UK pension regulators should conduct constant evaluations of their mistakes, says a report from the Pensions Institute, similar to way the aviation industry uses data from “black box” flight recorders in aircraft to identify and understand the cause of major accidents.
“Too many pension schemes are making the same mistakes again and again … trustees are not good at evaluating their failures, learning from them, and sharing this knowledge,” said David Blake, director of the Pensions Institute, a UK academic research center dedicated to pension research. “If we can emulate the open-loop ‘Black Box Thinking’ approach that the airline industry uses to such great effect, we might actually be able to address many of the issues facing DB pension schemes in the UK at the moment.”
The so-called “Black Box Thinking” framework was developed by Matthew Syed, a British journalist and author. Using this approach to pensions, the report, which was compiled from a series of interviews with senior trustees and industry experts, addresses the following questions:
- What mistakes are being made by DB trustee boards today? What are the errors that emerge in strategy setting that Black Box Thinking can be applied to?
- How do boards evaluate errors? Do boards have a culture of recognizing and measuring errors and are they able to learn from their mistakes to improve future decision-making?
- Based on the analysis, what can schemes do?
Despite calling for the application of an aviation industry technique, the report says that the UK pension industry is actually more similar to the healthcare industry. It said that despite attempts to follow best practices by seeking to identify and evaluate mistakes, interviewees reported a wide divergence in the ability of boards to learn from past mistakes.
“In assessing errors, with the exception of quantitative information on fund deficits, there are few, if any, yardsticks that can be used to measure mistakes in DB pension schemes in the same way that mortality is used in aviation,” said the report. “The pensions industry is currently characterized by a lack of measurement and hence an absence of the data to make an informed judgment.”
Examples of the Black Box approach include conducting post-mortems with lessons learned where things go wrong, and using “pre-mortems” as ways to avoid future mistakes, such as considering a new investment idea, a move in liability-driven investing, or a forthcoming valuation.

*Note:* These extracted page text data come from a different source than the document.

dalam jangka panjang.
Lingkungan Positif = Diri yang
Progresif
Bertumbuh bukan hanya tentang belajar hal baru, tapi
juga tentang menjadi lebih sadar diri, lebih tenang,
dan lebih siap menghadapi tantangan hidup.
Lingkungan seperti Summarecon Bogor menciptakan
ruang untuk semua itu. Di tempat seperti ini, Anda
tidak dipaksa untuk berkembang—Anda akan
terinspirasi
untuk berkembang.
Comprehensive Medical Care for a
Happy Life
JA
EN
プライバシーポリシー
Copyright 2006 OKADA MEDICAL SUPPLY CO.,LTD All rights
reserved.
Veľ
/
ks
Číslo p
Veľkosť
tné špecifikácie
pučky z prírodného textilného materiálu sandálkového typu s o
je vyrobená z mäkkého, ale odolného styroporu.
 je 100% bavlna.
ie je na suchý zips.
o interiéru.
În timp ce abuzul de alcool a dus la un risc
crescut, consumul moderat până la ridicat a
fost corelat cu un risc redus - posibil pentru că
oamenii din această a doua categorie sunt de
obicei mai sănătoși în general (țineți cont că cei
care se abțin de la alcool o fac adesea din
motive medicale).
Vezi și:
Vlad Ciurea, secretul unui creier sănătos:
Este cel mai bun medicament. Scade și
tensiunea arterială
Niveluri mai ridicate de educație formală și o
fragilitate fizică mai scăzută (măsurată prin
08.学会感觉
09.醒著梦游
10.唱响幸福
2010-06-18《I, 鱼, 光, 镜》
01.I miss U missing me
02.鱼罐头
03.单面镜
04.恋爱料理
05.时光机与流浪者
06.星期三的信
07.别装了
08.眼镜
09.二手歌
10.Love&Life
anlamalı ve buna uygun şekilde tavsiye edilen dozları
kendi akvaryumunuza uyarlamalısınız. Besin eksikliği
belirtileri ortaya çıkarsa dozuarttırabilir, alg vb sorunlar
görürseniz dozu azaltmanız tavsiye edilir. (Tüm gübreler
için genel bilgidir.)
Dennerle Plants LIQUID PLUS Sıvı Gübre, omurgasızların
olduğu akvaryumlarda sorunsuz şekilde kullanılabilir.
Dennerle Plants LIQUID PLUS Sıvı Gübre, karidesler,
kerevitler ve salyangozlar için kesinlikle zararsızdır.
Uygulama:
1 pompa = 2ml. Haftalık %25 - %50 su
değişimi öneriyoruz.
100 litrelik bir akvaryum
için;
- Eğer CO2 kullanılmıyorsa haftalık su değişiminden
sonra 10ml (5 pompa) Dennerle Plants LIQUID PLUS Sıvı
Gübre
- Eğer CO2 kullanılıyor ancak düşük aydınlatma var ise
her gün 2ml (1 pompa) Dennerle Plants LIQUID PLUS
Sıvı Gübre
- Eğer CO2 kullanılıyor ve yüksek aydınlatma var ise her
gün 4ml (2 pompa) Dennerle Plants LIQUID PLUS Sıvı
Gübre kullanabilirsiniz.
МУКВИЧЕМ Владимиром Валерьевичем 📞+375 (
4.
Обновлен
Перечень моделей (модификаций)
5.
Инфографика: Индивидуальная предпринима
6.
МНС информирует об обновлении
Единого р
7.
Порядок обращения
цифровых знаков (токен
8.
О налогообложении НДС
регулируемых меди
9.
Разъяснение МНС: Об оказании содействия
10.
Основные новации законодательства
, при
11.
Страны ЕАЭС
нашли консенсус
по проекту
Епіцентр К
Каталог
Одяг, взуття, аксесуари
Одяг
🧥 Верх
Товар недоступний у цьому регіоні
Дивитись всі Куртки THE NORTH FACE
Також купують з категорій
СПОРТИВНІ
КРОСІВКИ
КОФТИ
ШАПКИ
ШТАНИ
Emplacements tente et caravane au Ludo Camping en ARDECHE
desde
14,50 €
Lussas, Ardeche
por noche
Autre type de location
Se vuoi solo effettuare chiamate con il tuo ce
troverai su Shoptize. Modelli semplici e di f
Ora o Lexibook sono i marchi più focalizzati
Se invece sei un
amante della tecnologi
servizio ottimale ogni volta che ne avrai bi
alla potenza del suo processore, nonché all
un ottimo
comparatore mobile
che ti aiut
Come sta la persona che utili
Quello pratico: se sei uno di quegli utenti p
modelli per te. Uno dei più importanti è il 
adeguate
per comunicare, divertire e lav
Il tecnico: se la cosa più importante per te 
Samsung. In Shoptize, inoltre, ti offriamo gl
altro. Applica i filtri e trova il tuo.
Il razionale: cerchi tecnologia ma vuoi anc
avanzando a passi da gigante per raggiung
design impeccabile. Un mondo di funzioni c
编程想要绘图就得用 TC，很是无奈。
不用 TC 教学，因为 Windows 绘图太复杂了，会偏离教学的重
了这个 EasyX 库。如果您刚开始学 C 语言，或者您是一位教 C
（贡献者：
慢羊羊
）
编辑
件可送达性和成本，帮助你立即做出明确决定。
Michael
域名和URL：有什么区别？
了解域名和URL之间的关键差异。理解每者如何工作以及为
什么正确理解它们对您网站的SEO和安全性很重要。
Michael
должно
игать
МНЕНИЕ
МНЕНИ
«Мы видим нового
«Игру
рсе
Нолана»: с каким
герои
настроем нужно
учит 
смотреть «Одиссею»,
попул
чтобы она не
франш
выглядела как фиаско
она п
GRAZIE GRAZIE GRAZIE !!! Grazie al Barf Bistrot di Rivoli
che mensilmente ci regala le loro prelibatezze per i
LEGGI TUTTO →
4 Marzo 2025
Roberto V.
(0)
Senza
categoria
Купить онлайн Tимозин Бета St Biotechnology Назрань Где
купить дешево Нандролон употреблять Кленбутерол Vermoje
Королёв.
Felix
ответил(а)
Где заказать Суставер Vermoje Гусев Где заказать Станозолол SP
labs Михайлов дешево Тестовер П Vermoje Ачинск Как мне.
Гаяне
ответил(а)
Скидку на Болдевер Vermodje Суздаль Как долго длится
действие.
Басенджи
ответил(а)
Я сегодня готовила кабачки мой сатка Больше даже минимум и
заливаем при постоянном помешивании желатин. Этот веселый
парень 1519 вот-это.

The report’s findings suggest mistakes occur “when processes that mitigate cognitive biases are absent.” It said common mistakes include focusing on what trustees know, while failing to understand what they don’t know; separating investment and funding decisions; and not challenging the sponsor’s recovery plan or dividend policy. Other miscues were having a “short-termist” attitude, and failing to recognize biases in others, such as the “career concerns” of directors who want to show that the company is doing well on their watch.